You may be asking yourself why no one thinks to boil water. Often
there is none available. When water is in abundance from a river,
there is no fuel to boil it. Poor people cannot afford even small
gas burners. Families do not have the money to purchase something
as simple as salt and sugar to add to boiled water as a treatment
for dehydration from dysentery. There are no hospitals and few roads.
This story is a personal journey into a land that seemed unforgiving
in its harshness. However, I was humbled by the people who lived
there. Quechuans are resourceful and quick to learn. They were accepting
of me and my strange ways- and unbelievably good natured in the
most horrendous circumstances.
Should you visit Mizque? Only if you want to be changed- forever.
Go in the dry season. Stop at the cheese farm at the edge of town.
Buy bread. Carry drinking water and toilet tissue, a sandwich if
you are not into sheep' s head soup served at the local “Confiteria”
(small café), Imodium and a sense of humor.
Enjoy the silence in the mountains - a silence so profound you can
hear animals munching grass. The cerulean blue sky feels close enough
to touch. No lights mar your view of the celestial wonders at night.

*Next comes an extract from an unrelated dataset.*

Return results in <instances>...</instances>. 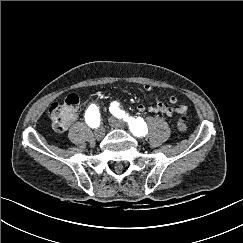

Take pictures only if you have asked permission first. Accept and
enjoy.
When I arrived in Mizque to live my throat felt tight and dry, but
not just from the dust. On my last walk through Mizque, I did not
see the dust. Instead, I saw the value in a public square where
people gathered after a day' s toil, the flowers that managed
to survive the harsh climate, the children who made skipping ropes
from vines. I understood why women stood close when they spoke,
used drop-style knitting spindles while they walked along a dusty
road.
On my farewell walk, I passed a woman shelling peanuts. She was
sitting on her doorstep taking advantage of the one outside light
on the street. Behind her, the mud floor of her home was clean-swept
. Folded, hand-woven blankets waited for bodies to unroll them for
a night' s sleep in preparation for whatever the next day would
bring. As I paused, she looked at me and smiled faintly. I felt
as though she understood that, but for a quirk of fate, she could
have been my mother. Perhaps, because the ravages of poverty make
it difficult to determine age- I could have been hers.